Thursday, February 08, 2007

Google's Dark Fibre

Don Dodge on Google's dark fibre connections
"Google has been quietly buying up huge amounts of dark fiber to connect all of their distributed data centers. This plan will take years to unfold, but all the pieces are falling into place.

Dark fiber is a term used to describe unused fiber optic cable in the communications infrastructure. It is "dark" because it is "unlit" by usage.

So, why has Google been buying up lots of dark fiber?

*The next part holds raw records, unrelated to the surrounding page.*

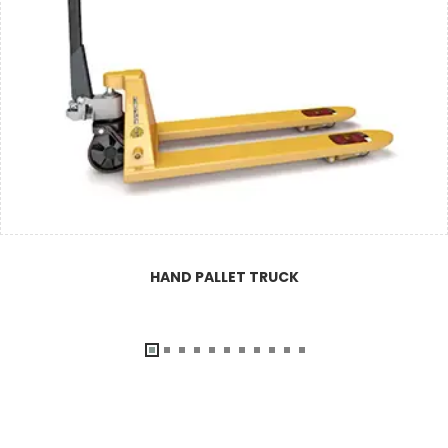
HAND PALLET TRUCK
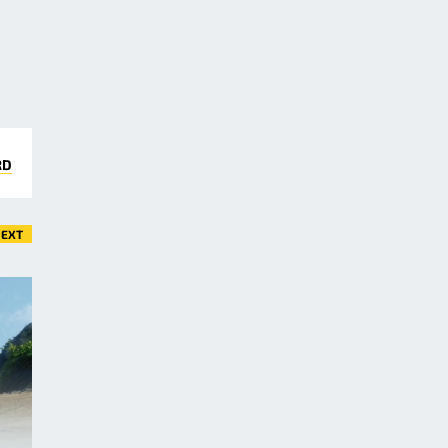
RD
EXT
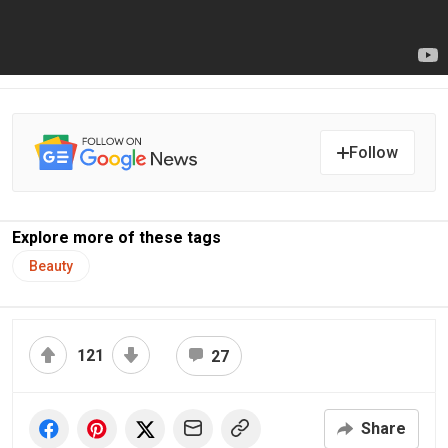
Follow
Explore more of these tags
Beauty
121
27
Share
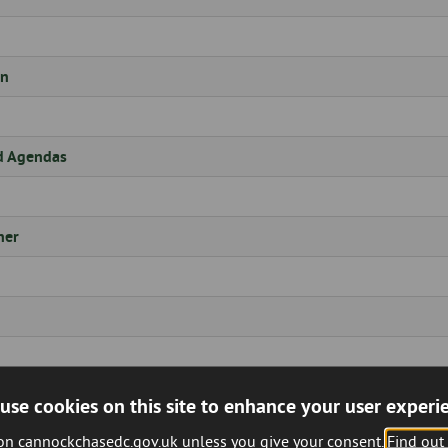
on
d Agendas
ner
use cookies on this site to enhance your user experi
 on cannockchasedc.gov.uk unless you give your consent.
Find out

Google hired a pair of very bright industrial designers to figure out how to cram the greatest number of CPUs, the most storage, memory and power support ind power support into a 20- or 40-foot box. We're talking about 5000 Opteron processors and 3.5 petabytes of disk storage that can be dropped-off overnight by a tractor-trailer rig. The idea is to plant one of these puppies anywhere Google owns access to fiber, basically turning the entire Internet into a giant processing and storage grid.

Two years ago Google had one data center. Today they are reported to have 64. Two years from now, they will have 300-plus. The advantage to having so many data centers goes beyond simple redundancy and fault tolerance. They get Google closer to users, reducing latency. They offer inter-datacenter communication and load-balancing using that no-longer-dark fiber Google owns. But most especially, they offer super-high bandwidth connections at all peering ISPs at little or no incremental cost to Google.

Where some other outfit might put a router, Google is putting an entire data center, and the results are profound."

It can also server as the carrier for certain bandwidth-heavy or security-intensive products that should not run on the public Internet (instead, you'd only have to reach the edge of Google's private "Internet")."